Page 1 of 1

State Type Hard Up vs Soft Up

Posted: Wed May 29, 2019 8:30 am
by olmgroup
Hi all,
Earlier this week we were patching some servers that are monitored by Nagios XI. We scheduled downtime in Nagios for these servers as it is part of our patching regime. 2 of these monitored servers have identical Nagios configurations in that they are using Check_tcp to poll a server on port 1790; Once the maintenance was completed one of the server returned with "State Type OK Hard" and the other with "State Type OK Soft" and this is affecting our service availability reports.

So 2 questions:

1) How can we fix the service availability report to accurately show when the service was available
2) How can we stop this issue occurring in the future?

Screenshots shown at this URL
https://photos.google.com/share/AF1QipP ... R0ajF6UUVn

Running Nagios XI Installed Version: 5.5.9

Re: State Type Hard Up vs Soft Up

Posted: Wed May 29, 2019 3:50 pm
by cdienger
The data is coming from nagios.log and files in /usr/local/nagios/var/archives/ so we could edit those if necessary, but I'm not sure why it would have different results like that. I'd like to get the the logs covering the 26th through the 29th as well as a profile from Admin > System Config > System Profile > Download Profile. Please pm these to me - compress the log files if they are not already.

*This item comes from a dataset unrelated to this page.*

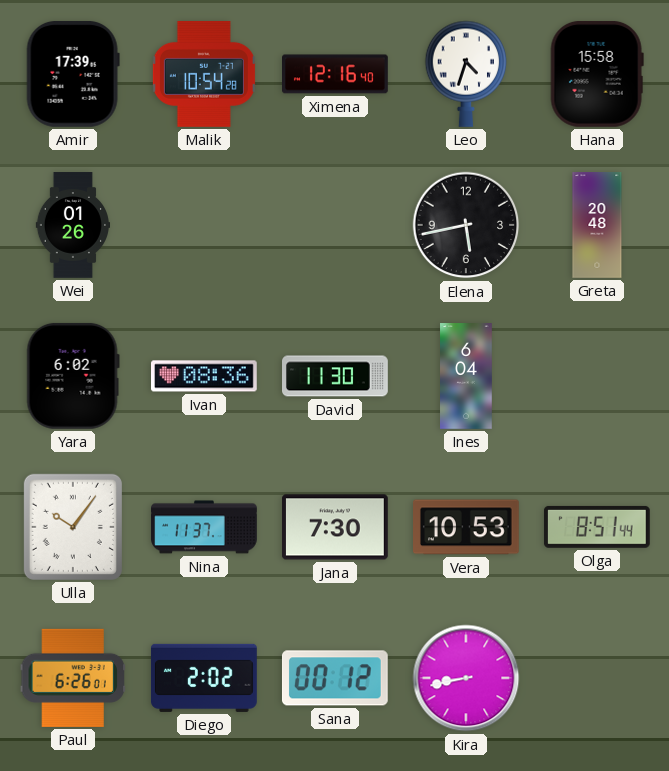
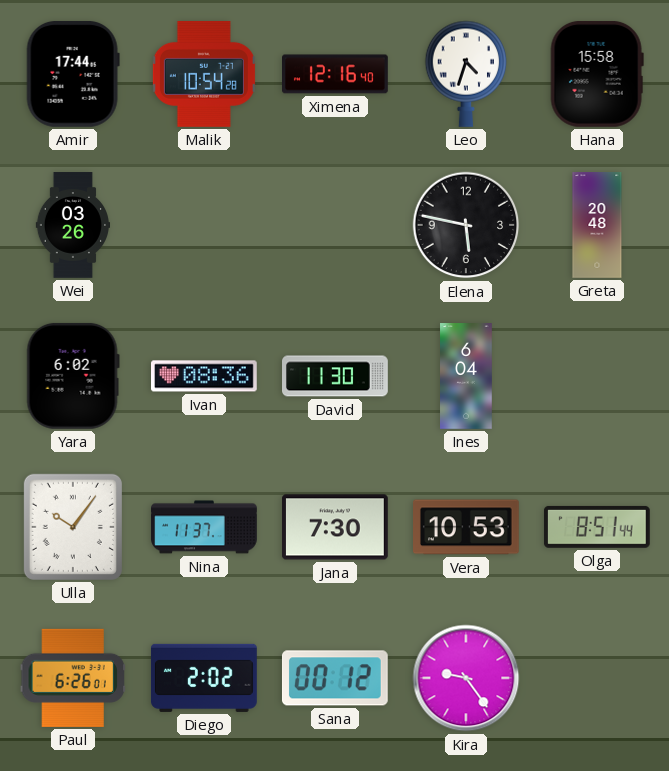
Amir: 17:39 -> 17:44
Wei: 01:26 -> 03:26
Elena: 5:43 -> 5:47
Kira: 8:43 -> 9:24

Re: State Type Hard Up vs Soft Up

Posted: Mon Jun 10, 2019 4:21 pm
by cdienger
The logs show the -swas machine was actually unreachable(no route to host) while it was in downtime. When the host is in a non-OK status, then its services will automatically go into a HARD state if they also have a non-OK status:
[Mon May 27 20:00:04 PDT 2019] SERVICE DOWNTIME ALERT: -swas; LOGIN;STARTED; Service has entered a period of scheduled downtime
[Mon May 27 20:00:06 PDT 2019] HOST DOWNTIME ALERT: -swas;STARTED; Host has entered a period of scheduled downtime


[Mon May 27 21:30:44 PDT 2019] HOST ALERT: -swas;DOWN;SOFT;1;CRITICAL - 172.31.120.14: rta nan, lost 100%

[Mon May 27 21:31:33 PDT 2019] SERVICE ALERT: -swas; LOGIN;CRITICAL;HARD;1;connect to address 172.31.120.14 and port 1790: No route to host

[Mon May 27 21:31:45 PDT 2019] HOST ALERT: -swas;DOWN;SOFT;2;CRITICAL - 172.31.120.14: Host unreachable @ 79.99.65.57. rta nan, lost 100%
[Mon May 27 21:32:46 PDT 2019] HOST ALERT: -swas;DOWN;SOFT;3;CRITICAL - 172.31.120.14: Host unreachable @ 79.99.65.57. rta nan, lost 100%
[Mon May 27 21:33:47 PDT 2019] HOST ALERT: -swas;DOWN;SOFT;4;CRITICAL - 172.31.120.14: Host unreachable @ 79.99.65.57. rta nan, lost 100%
[Mon May 27 21:34:45 PDT 2019] HOST ALERT: -swas;UP;SOFT;1;OK - 172.31.120.14: rta 0.819ms, lost 0%

[Mon May 27 21:41:26 PDT 2019] SERVICE ALERT: -swas; LOGIN;OK;SOFT;1;TCP OK - 0.001 second response time on 172.31.120.14 port 1790
Are you using the "Hide scheduled downtime" option found under Advanced when you run the SLA reports? Does this option make a difference?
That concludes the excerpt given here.